[Data extracted from a collection]
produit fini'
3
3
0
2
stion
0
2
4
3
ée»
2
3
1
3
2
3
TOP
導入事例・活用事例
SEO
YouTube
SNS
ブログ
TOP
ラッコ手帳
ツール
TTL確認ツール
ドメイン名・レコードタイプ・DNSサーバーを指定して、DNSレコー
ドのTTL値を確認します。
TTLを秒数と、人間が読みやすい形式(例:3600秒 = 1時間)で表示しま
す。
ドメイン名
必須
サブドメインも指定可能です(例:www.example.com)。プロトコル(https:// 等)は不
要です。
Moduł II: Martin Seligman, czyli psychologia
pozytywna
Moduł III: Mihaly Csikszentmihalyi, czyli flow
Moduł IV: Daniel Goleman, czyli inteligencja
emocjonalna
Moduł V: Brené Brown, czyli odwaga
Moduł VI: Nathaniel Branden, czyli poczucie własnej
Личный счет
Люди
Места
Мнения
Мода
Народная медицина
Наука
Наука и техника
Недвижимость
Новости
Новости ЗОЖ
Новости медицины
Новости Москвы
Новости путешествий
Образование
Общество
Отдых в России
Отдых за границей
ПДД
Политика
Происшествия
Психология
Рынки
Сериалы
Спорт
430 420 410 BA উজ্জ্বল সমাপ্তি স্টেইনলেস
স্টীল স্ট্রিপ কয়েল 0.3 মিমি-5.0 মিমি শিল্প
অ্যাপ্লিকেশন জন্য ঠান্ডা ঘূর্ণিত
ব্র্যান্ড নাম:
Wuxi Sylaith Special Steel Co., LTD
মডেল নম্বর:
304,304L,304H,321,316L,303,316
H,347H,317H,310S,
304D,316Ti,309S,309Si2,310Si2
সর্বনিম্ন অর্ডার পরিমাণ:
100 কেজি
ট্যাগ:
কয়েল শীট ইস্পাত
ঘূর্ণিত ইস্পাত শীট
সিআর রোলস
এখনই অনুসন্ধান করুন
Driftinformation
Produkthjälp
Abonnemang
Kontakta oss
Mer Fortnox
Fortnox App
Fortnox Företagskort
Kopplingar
==
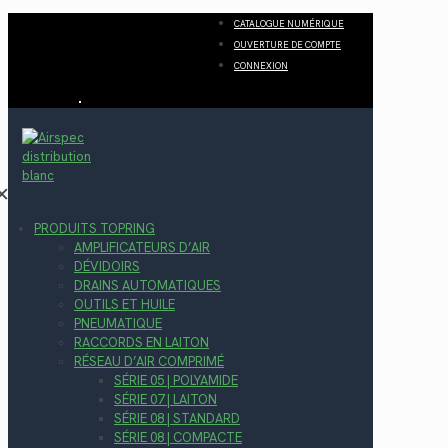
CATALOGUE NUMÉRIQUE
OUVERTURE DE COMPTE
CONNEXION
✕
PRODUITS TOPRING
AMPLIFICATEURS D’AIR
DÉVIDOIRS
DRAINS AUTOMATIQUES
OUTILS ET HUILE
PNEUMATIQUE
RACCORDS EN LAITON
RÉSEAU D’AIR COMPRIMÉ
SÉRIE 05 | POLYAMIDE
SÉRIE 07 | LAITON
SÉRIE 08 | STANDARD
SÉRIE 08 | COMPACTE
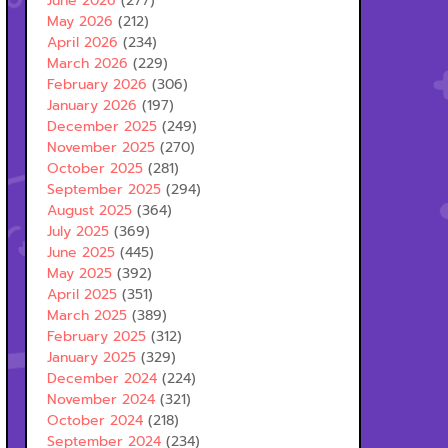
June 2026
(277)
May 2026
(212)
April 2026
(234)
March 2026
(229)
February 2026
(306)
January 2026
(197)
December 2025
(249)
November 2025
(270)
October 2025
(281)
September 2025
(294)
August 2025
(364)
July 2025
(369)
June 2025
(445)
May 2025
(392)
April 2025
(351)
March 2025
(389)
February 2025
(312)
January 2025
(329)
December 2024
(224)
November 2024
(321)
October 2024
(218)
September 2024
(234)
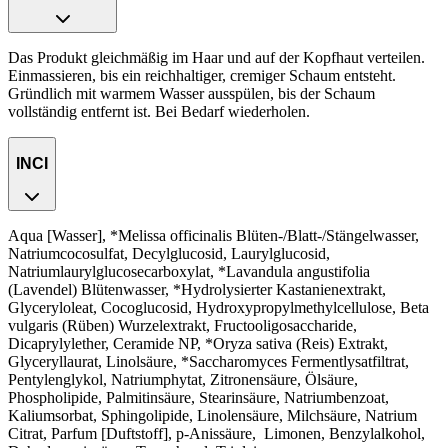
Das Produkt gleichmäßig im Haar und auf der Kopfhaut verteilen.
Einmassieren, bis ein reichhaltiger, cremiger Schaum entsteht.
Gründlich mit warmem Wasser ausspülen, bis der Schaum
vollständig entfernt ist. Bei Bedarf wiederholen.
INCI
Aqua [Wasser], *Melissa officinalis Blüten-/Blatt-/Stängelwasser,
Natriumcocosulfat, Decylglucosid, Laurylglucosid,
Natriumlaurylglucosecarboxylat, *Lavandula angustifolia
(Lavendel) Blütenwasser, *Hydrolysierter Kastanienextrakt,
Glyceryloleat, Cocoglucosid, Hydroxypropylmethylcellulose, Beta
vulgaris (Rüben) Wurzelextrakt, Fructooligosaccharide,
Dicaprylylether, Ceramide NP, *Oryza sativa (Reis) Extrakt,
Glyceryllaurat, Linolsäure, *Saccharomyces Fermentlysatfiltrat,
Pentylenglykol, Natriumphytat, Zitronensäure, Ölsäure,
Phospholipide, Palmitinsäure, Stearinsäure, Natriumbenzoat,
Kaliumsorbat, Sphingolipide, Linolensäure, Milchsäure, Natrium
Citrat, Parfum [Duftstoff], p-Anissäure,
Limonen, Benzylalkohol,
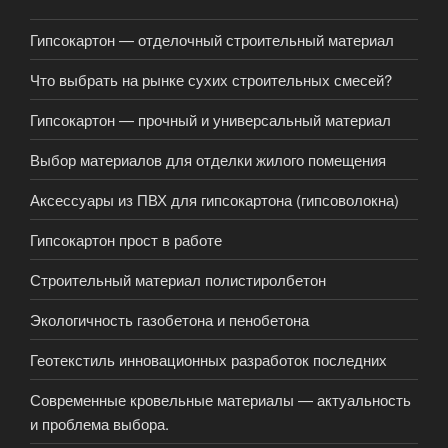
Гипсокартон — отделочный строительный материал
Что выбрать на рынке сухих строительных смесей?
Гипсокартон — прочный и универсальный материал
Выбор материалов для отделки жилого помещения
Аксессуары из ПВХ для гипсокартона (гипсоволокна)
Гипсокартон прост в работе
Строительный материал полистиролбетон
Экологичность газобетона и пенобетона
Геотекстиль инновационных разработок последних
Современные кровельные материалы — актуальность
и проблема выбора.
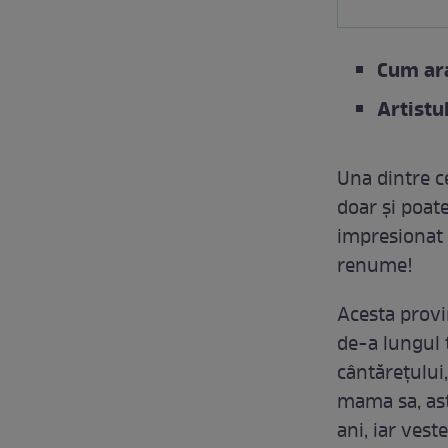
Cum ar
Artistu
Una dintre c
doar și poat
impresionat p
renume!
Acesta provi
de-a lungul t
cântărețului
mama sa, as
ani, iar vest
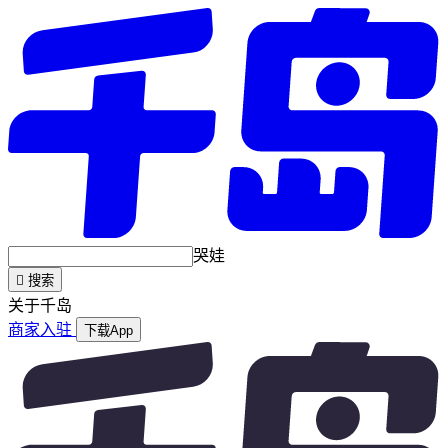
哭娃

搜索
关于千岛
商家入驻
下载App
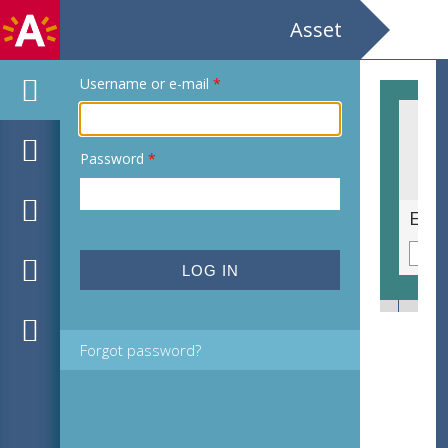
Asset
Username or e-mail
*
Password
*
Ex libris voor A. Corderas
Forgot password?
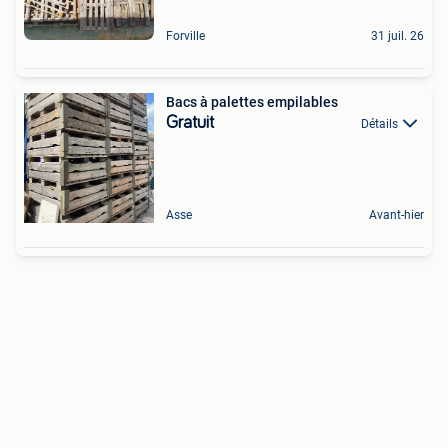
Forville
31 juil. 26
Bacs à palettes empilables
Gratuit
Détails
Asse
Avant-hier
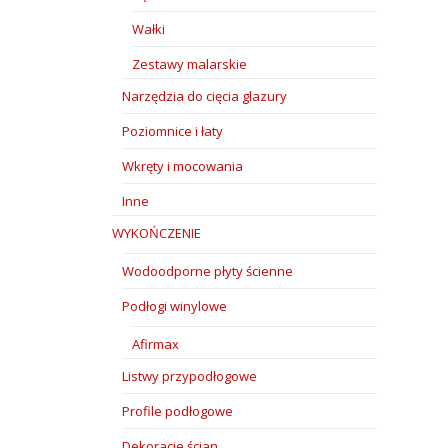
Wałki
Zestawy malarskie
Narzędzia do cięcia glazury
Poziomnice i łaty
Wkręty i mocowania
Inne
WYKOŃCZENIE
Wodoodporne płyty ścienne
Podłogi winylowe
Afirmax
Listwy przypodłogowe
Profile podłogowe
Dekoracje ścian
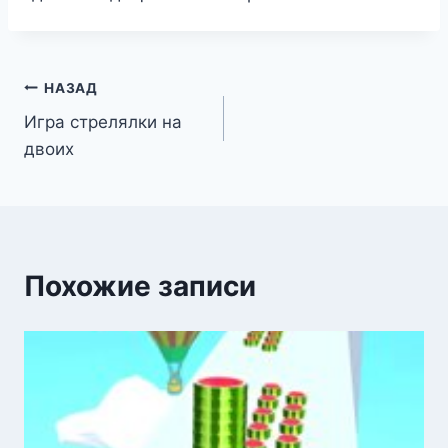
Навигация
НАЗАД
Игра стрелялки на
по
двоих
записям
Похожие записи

### Problem requirements:
Given the records above, return exactly the lines starting at the line containing "produit fini'" and ending at the line containing "Moduł III: Mihaly", including both.

### Worked solution:
produit fini'
3
3
0
2
stion
0
2
4
3
ée»
2
3
1
3
2
3
TOP
導入事例・活用事例
SEO
YouTube
SNS
ブログ
TOP
ラッコ手帳
ツール
TTL確認ツール
ドメイン名・レコードタイプ・DNSサーバーを指定して、DNSレコー
ドのTTL値を確認します。
TTLを秒数と、人間が読みやすい形式(例:3600秒 = 1時間)で表示しま
す。
ドメイン名
必須
サブドメインも指定可能です(例:www.example.com)。プロトコル(https:// 等)は不
要です。
Moduł II: Martin Seligman, czyli psychologia
pozytywna
Moduł III: Mihaly Csikszentmihalyi, czyli flow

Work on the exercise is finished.